Phin Ken, and his daughter, Socheat Nha during the the Cambodian New Year Parade in Long Beach, Calif. on April 4, 2010. (Jeff Gritchen / Press-Telegram)
By Greg Mellen, Staff Writer
Long Beach Press Telegram
LONG BEACH - Socheat Nha and Davik Teng, two Cambodian girls given second chances at normal lives, will be saying their "arkun charans," or "thank you" to residents tonight at Sophy's Restaurant.
Residents will get a chance to see the two girls who underwent successful heart surgeries at one last fundraising dinner.
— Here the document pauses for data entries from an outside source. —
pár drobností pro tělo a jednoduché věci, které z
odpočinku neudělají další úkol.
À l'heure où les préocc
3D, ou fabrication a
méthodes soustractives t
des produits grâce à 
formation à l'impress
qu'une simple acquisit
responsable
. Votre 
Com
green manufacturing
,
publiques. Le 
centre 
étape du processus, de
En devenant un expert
Although the girls don't depart for Cambodia until Oct.18, this is the last time they will attend public functions.
Socheat, the 3-year-old daughter of a Cambodian farmer, was brought to the U.S. by Long Beach nonprofit Hearts Without Boundaries for surgery not available in her home country.
Las Vegas Childrens Hospital, which had agreed to perform the procedure, backed out when it appeared too risky. However, Hearts Without Boundaries was able to broker a deal with the International Children's Heart Foundation, which performed the surgery in the Dominican Republic.
Dr. Rodrigo Soto performed a tricky four-hour procedure to close a hole in Socheat's heart. The defect, called a ventricular septal defect, was repaired along with part of an artery.
Davik was the first child saved by Hearts Without Boundaries. Dr. Vaughn Starnes at Childrens Hospital Los Angeles repaired a quarter-sized hole in her heart two years ago.
Davik returned to Cambodia but is back in the U.S. for a visit supported by Hearts Without Boundaries.
A fourth patient, Bunlak Song, is scheduled to come to Long Beach later this year.